Vint ensuite le succès des consoles de jeu (de la Atari 2600 à la PS4 en passant par la Wii...), l'arrivée des auteurs dans le monde des développeurs de jeu vidéo (comme le mythique Japonais Shigeru Miyamoto, à qui l'on doit entre autres Donkey Kong, ou encore ceux qui ont été fait Chevaliers des Arts et des Lettres en 2006 : Michel Ancel et Frédérick Raynal), des légendes (le bide apocalyptique de l'adaptation par Howard Warshaw du E.T. de Spielberg, dont les cartouches Atari finirent dans une décharge à Alamogordo). Des jeux sont entrés dans la pop culture, comme Pac Man, Tetris ou Mario. Comme ses studios phares, tels Electronic Arts ou les punks de Rockstar. Et cette question lancinante, depuis une quinzaine d'années : le jeu vidéo, au-delà d'un divertissement de masse, est-il bien devenu le dixième art ?
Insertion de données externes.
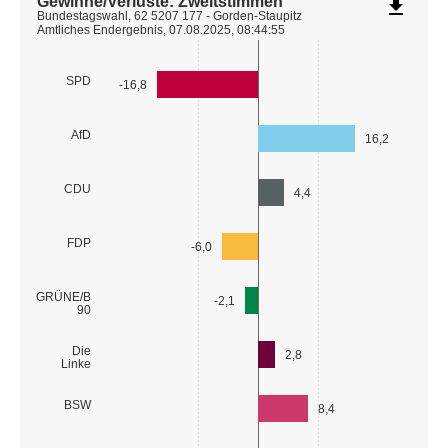
Gewinne/Verluste: Zweitstimmen
file_download
Bundestagswahl, 62 5207 177 - Gorden-Staupitz
Amtliches Endergebnis, 07.08.2025, 08:44:55
SPD
-16,8
AfD
16,2
CDU
4,4
FDP
-6,0
GRÜNE/B
-2,1
90
Die
2,8
Linke
BSW
8,4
De nouveaux usages sensoriels

L'École Émile-Cohl, sensible à la question - et aux réticences qui émanent d'encore un peu partout -, organise un colloque sous l'impulsion de Cyril Devès (coordinateur du Centre de Recherche et d'histoire inter-médias de l'école) pour discuter du sujet. Car la puissance de ce medium, sa diversité, ses intentions en font aujourd'hui sans conteste un art à part entière, en perpétuel renouvellement. Encore critiqué ? Oui, comme l'était le cinéma en son temps, accusé de prendre la place du livre. Ou le rock'n'roll des fifties, soupçonné de nuire à la "grande musique". Aujourd'hui, les chefs d'œuvre se nomment Shadow of the Colossus, God of War et Red Dead Redemption 2. Les émotions et la réflexion que ces jeux provoquent en nous n'ont pas d'équivalent dans un autre art.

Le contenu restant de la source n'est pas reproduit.